■ WORK INSTRUCTION: Using the data that follows, give again word for word the lines between the one holding "Education Programs" and the one holding "entify synergies. Topics", inclusive. Omit the pictures.

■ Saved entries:
--------

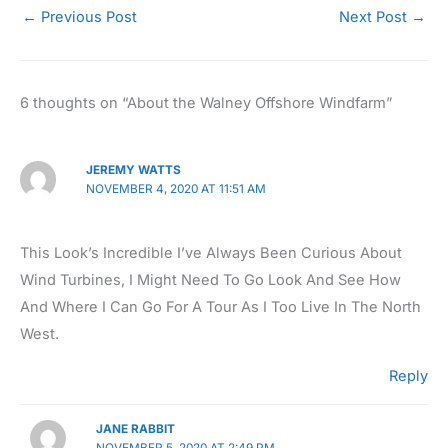
←
Previous Post
Next Post
→
6 thoughts on “About the Walney Offshore Windfarm”
JEREMY WATTS
NOVEMBER 4, 2020 AT 11:51 AM
This Look’s Incredible I’ve Always Been Curious About
Wind Turbines, I Might Need To Go Look And See How
And Where I Can Go For A Tour As I Too Live In The North
West.
Reply
JANE RABBIT
NOVEMBER 5, 2020 AT 2:49 PM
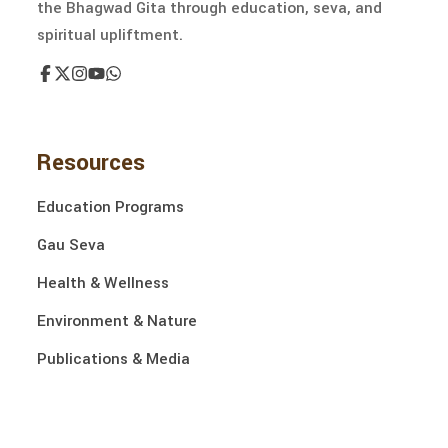
the Bhagwad Gita through education, seva, and
spiritual upliftment.
Resources
Education Programs
Gau Seva
Health & Wellness
Environment & Nature
Publications & Media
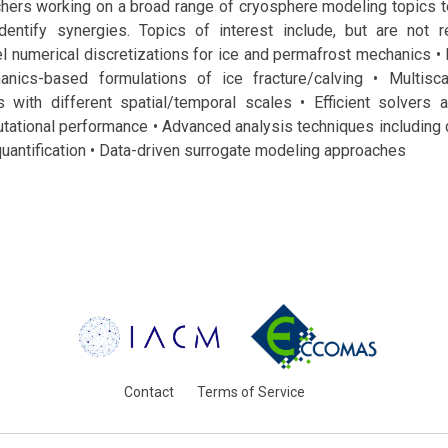
chers working on a broad range of cryosphere modeling topics t
entify synergies. Topics of interest include, but are not re
el numerical discretizations for ice and permafrost mechanics •
nics-based formulations of ice fracture/calving • Multisc
 with different spatial/temporal scales • Efficient solvers
ational performance • Advanced analysis techniques including 
quantification • Data-driven surrogate modeling approaches
Contact
Terms of Service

--------

■ THE ANSWER:
Education Programs
Gau Seva
Health & Wellness
Environment & Nature
Publications & Media
chers working on a broad range of cryosphere modeling topics t
entify synergies. Topics of interest include, but are not re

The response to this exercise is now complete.